The Street Guide also incorporates national standards, such as the Geometric Design of Highways and Streets published by the American Association of State Highway and Transportation Officials (AASHTO), and the California Manual for Uniform Traffic Control Devices (MUTCD) to provide support and precedent for the processes and design elements.
“While these precedent documents help to ground the recommended practices, the topics included in the Pasadena guidelines are tailored to the unique needs and existing conditions in the City of Pasadena,” The Guide also emphasized.
The new plan also manifests what is known as a “form-based framework.”
As Moore explained in his presentation, the form-based approach “simply involves designing the form of the street to meet the use and character you intend for it.”
The Guide itself explained, “That is not always how streets are designed. More often, the design is driven by national standards – unrelated to the local context – and by counts of cars that happen to be using that street at a given time.
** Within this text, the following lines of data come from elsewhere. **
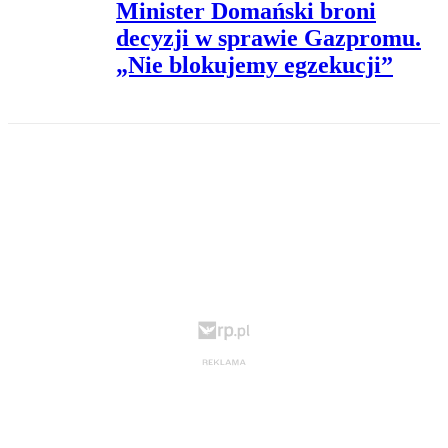
Minister Domański broni
decyzji w sprawie Gazpromu.
„Nie blokujemy egzekucji”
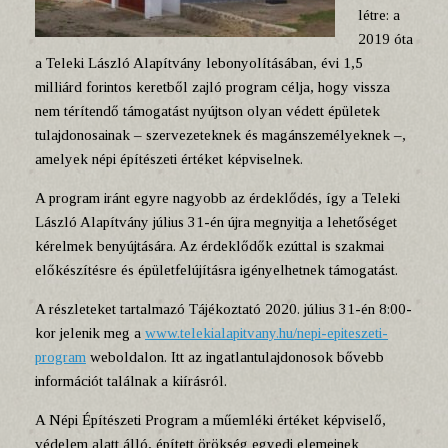
létre: a
2019 óta
a Teleki László Alapítvány lebonyolításában, évi 1,5
milliárd forintos keretből zajló program célja, hogy vissza
nem térítendő támogatást nyújtson olyan védett épületek
tulajdonosainak – szervezeteknek és magánszemélyeknek –,
amelyek népi építészeti értéket képviselnek.
A program iránt egyre nagyobb az érdeklődés, így a Teleki
László Alapítvány július 31-én újra megnyitja a lehetőséget
kérelmek benyújtására. Az érdeklődők ezúttal is szakmai
előkészítésre és épületfelújításra igényelhetnek támogatást.
A részleteket tartalmazó Tájékoztató 2020. július 31-én 8:00-
kor jelenik meg a
www.telekialapitvany.hu/nepi-epiteszeti-
program
weboldalon. Itt az ingatlantulajdonosok bővebb
információt találnak a kiírásról.
A Népi Építészeti Program a műemléki értéket képviselő,
védelem alatt álló, épített örökség egyedi elemeinek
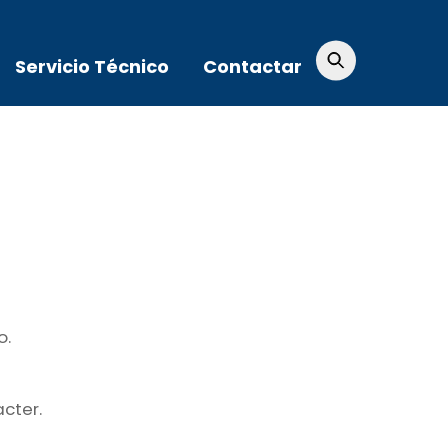
Servicio Técnico
Contactar
o.
cter.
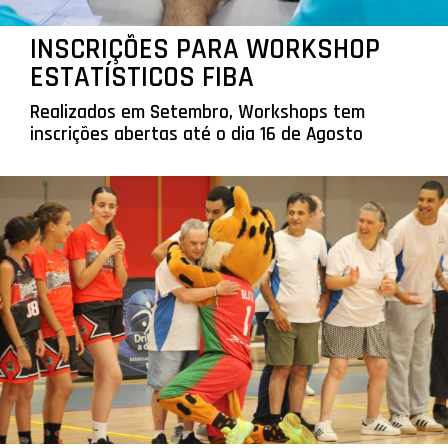
INSCRIÇÕES PARA WORKSHOP
ESTATÍSTICOS FIBA
Realizados em Setembro, Workshops tem
inscrições abertas até o dia 16 de Agosto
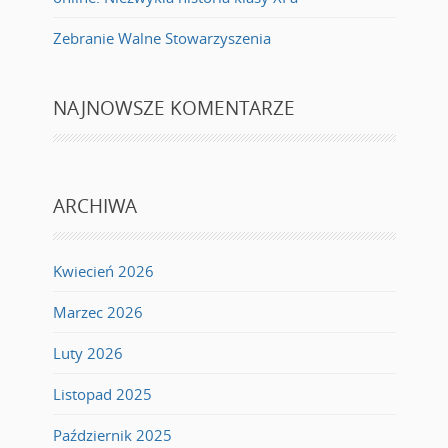
Zebranie Walne Stowarzyszenia
NAJNOWSZE KOMENTARZE
ARCHIWA
Kwiecień 2026
Marzec 2026
Luty 2026
Listopad 2025
Październik 2025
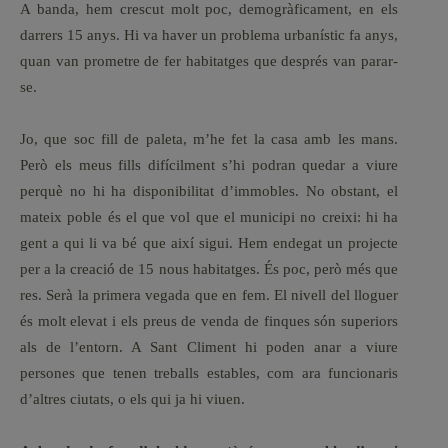
A banda, hem crescut molt poc, demogràficament, en els
darrers 15 anys. Hi va haver un problema urbanístic fa anys,
quan van prometre de fer habitatges que després van parar-
se.
Jo, que soc fill de paleta, m’he fet la casa amb les mans.
Però els meus fills difícilment s’hi podran quedar a viure
perquè no hi ha disponibilitat d’immobles. No obstant, el
mateix poble és el que vol que el municipi no creixi: hi ha
gent a qui li va bé que així sigui. Hem endegat un projecte
per a la creació de 15 nous habitatges. És poc, però més que
res. Serà la primera vegada que en fem. El nivell del lloguer
és molt elevat i els preus de venda de finques són superiors
als de l’entorn. A Sant Climent hi poden anar a viure
persones que tenen treballs estables, com ara funcionaris
d’altres ciutats, o els qui ja hi viuen.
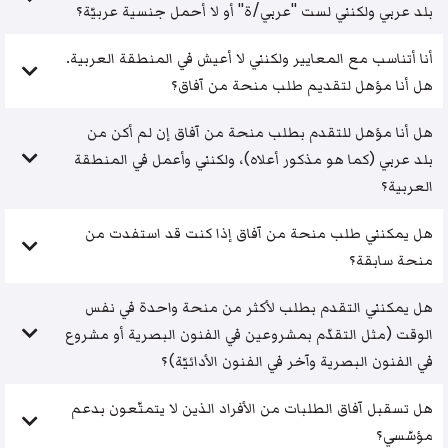
بلد عربي ولكنني لست "عربي/ة" أو لا أحمل جنسية عربيّة؟
أنا أتناسب مع المعايير ولكنني لا أعيش في المنطقة العربية.
هل أنا مؤهل لتقديم طلب منحة من آفاق؟
هل أنا مؤهل للتقدم بطلب منحة من آفاق إن لم أكن من
بلد عربي (كما هو مذكور أعلاه)، ولكنني وأعمل في المنطقة
العربية؟
هل يمكنني طلب منحة من آفاق إذا كنت قد استفدت من
منحة سابقة؟
هل يمكنني التقدم بطلب لأكثر من منحة واحدة في نفس
الوقت (مثل التقدّم بمشروعين في الفنون البصرية أو مشروع
في الفنون البصرية وآخر في الفنون الأدائيّة)؟
هل تسقبل آفاق الطلبات من الأفراد الذين لا يتمتّعون بدعم
مؤسّسي؟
The form-based approach is more intentional and holistic.”
“This holistic approach to street design,” he continued, “takes into account the differing conditions and contexts of each street in Pasadena. Streets with different surrounding land uses, constraints, and significance for modes of transportation each require design considerations and treatments unique to those circumstances. The plans and aspirations of the community for the character of the street and adjacent land will also be factored in.”
According to the Transportation Department staff report, The Street Design Guide, once adopted by the City Council, will guide future development projects and will be incorporated into all Specific Plan updates.